Sippin’ Once, Sippin’ Twice
When I think of chicken and rice soup, I always think of the Maurice Sendak books from my childhood, and the ever famous line, “Sippin’ once, sippin’ twice, sippin’ chicken soup with rice.” Carole King actually made an animated video of a bunch of Maurice Sendak stories called “Really Rosie” which included the “Chicken Soup with Rice” song. It included dance moves that certainly rival the recent jammie “Chicken Noodle Soup” (with a soda on the side) which is so bad it’s good. Well, not so much good as hilarious. I think I only reason that I like the Chicken Noodle Soup video because a) it takes place in my hood and b) features kids with sweet dance moves.
Back to Maurice Sendak, this soup makes me about as happy as the sweet lyrics to “Alligators All Around” – I could only find this sh!t copy with the lyrics over the video, but it’s still good. And for the record, my best friend Kate loves “P – Pushing People” the best. Makes me laugh every time, and yes, I know I’m a child for life.

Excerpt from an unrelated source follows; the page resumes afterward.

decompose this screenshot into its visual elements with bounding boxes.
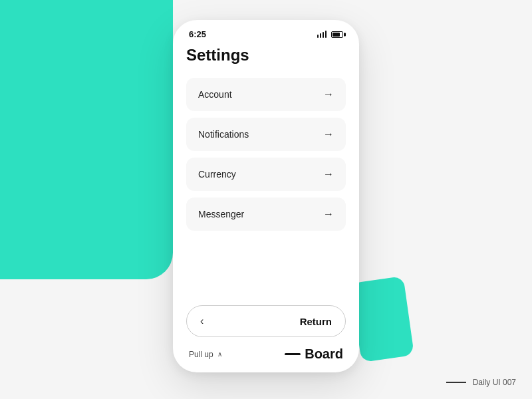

So about this soup – there’s something about the tender rice and chicken, salty parmasean and delicate bits of egg that make this a go-to for me whenever I need a bit of comfort. Making the stock from scratch is important, but in a pinch, you could make this with broth – just make sure you don’t leave out the egg and cheese. They are essential to balancing out the flavor of this soup, and a little bit of really good cheese (I always use locatelli) just seals the deal.
I’ve detailed the recipe below as if you were making it without any leftovers, but know that I rarely actually make it this way. Typically, I save the bones and leftover meat from a Roast Chicken night and use that as the basis of my stock. Also, rather than simmering uncooked rice in the stock, I toss in a carton of leftover steamed white rice from Chinese/Thai/Vietnamese takeout. If you want to learn more about my perfect tricks for stock, take a look at this.
I usually make too much of this soup, so I tend to freeze the leftovers and reheat later on when I’m in a hurry or too tired to make a whole pot of fresh soup. Truthfully, it saves so well, I’d be hard pressed to tell you the difference between the leftover and a fresh pot. Moral of the story – make a lot and keep happy for the long haul.
Italian Chicken Soup
1 whole chicken (can be cut up or left whole)
3 carrots, peeled
2 stalks of celery
1 onion, quartered
1 bay leaf
salt and black pepper
1 c. of long-grain rice
2 eggs, scrambled
4 tbs. of grated parmasean
pinch of cracked black pepper
Place chicken (or chicken pieces) into your pot. Cut your carrots and celery into 2 in. pieces and toss into the pot. Add your onion, bay leaf, 1 tbs of salt and a teaspoon of pepper. Fill pot with 12 cups of water and set to boil. Boil on high until the chicken starts to separate from the bone and the veggies become soft. Strain broth and put back into the pot. Set aside chicken and vegetables until they are cool enough to handle.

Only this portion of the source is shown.